According to the release, "Huber and his associates were preparing for a direct-action event and allegedly pushed multiple large dumpsters into the street on Southwest Park Avenue. The dumpsters blocked the roadway in an area near an election night event."

The gathering was broken up by police.

"A Portland Police Bureau officer approached the group in his vehicle after observing the traffic obstruction. The group then allegedly pushed the dumpsters behind the officer's vehicle, blocking the street behind it. The officer exited his vehicle and commanded the group to stop, to which they questioned 'why' and began to walk away. He ordered that they stop again, and they subsequently began to run. Other officers arrived at the scene and effectuated an arrest," the release said.

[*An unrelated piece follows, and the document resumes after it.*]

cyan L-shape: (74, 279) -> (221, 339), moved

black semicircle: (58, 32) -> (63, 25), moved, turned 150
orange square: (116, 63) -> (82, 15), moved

Huber, 23, was arraigned on disorderly conduct in the second degree and interfering with a peace officer.

Gonzalez said he was aware of the flyer on election night, which appeared to call for vandalism at his headquarters. That could have been a serious problem, Gonzalez said, because he was hosting an election night party that included many children and senior citizens.

"I am very grateful for the actions by the Portland Police Bureau," Gonzalez told Pamplin Media Group.

The Gonzalez headquarters was controversial because the campaign rented it from developer Jordan Schnitzer for $250 a month, plus utilities. A judge cleared Gonzalez of violating city election campaign finance rules after agreeing that downtown office properties have little value because of crime, vandalism, homelessness and other ongoing problems.